Combined with the 9-hole golf course designed by Joe Lee and constructed by Golf Force, the full-service marina, and other island attractions of fishing and diving, the island looks set for a surge in development.

Certain actions in recent years, including repaving of the airport and all major roads, have led to increased interest in the island. The planned renovation of the water supply has not occurred, but has not had a major impact due to the large aquifer under the island and the widespread use of wells. There is only a small hotel on the island, catering principally to Bahamians, meaning lodging for tourists is limited to rental townhouses and single-family homes. There has been a rumor of a new hotel yet to be confirmed.

===Sugar Beach Hotel===
Sugar Beach Hotel, a frequent haunt of the rich and famous, is now deserted. In the late 1970s, the Sugar Beach Hotel was operational as an entertainment facility for cruise ships. Dinghies would bring passengers ashore to listen to a band and dance.

===Bullock's Harbour===
Access from Great Harbour Cay to Bullocks Harbour was over a manual crank bridge: Bullocks Harbour and Great Harbour are separated by an ocean inlet and tall cliffs. In the late 1970s, there was one building that served as a health facility, post office, and operator-assisted telephone. Across the street, there was an old home converted into a schoolhouse. There was one grocery store with live chickens and two bars known as the Chicken Coop and The Grave Yard. Resident(SB) 79-85 source.

===Shark Creek===
Shark Creek, the southernmost point of the island, is a popular shark fishing spot. A great hammerhead was reputedly caught off the coast near Ag point. The hammerhead in question was long known to be in the area and was documented to be over 20 ft long. The shark has not been seen nor reported since being tagged in 2002.

==Manatees==
A female manatee and her mate were discovered in the harbour in December 1999. The manatee was nicknamed 'Manny', and was believed to have strayed from the Florida coast after a tropical storm or hurricane in 1999. A young boy named Michael Morris documented a swim with the manatee on film.
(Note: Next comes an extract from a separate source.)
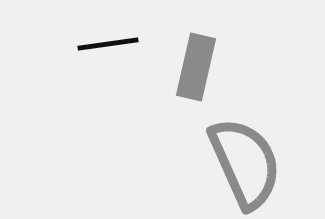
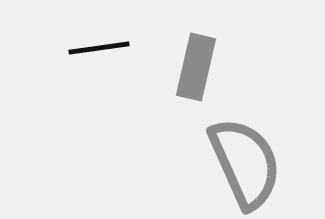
black line: moved 9 px left, 4 px down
Its mate was rumoured to have spent many months around Great Harbour, but then became solitary once again leaving the female behind, who is believed to have had a calf sometime in 2000.

In 2012, rescued manatees were brought from Atlantis to the island, where they quickly were accepted by the already present group.

==Dolphins==
Dolphins are known to swim by the harbour close to shore from time to time.

==Transportation==
The island is served by Great Harbour Cay Airport.